◆ Exercise materials ◆
********

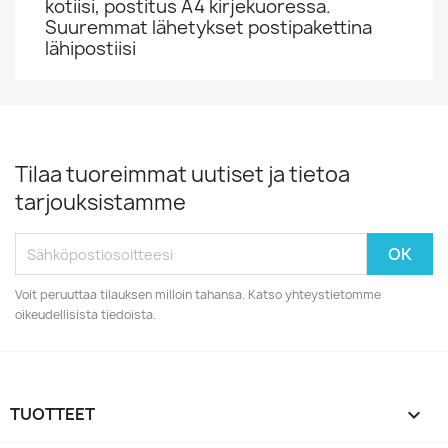
kotiisi, postitus A4 kirjekuoressa.
Suuremmat lähetykset postipakettina
lähipostiisi
Tilaa tuoreimmat uutiset ja tietoa
tarjouksistamme
Voit peruuttaa tilauksen milloin tahansa. Katso yhteystietomme
oikeudellisista tiedoista.
TUOTTEET


********

◆ About this exercise ◆
Lines from the one that contains "Voit peruuttaa tilauksen" through the final line of the entries must be duplicated exactly, and no other lines.

◆ Output of the exercise ◆
Voit peruuttaa tilauksen milloin tahansa. Katso yhteystietomme
oikeudellisista tiedoista.
TUOTTEET


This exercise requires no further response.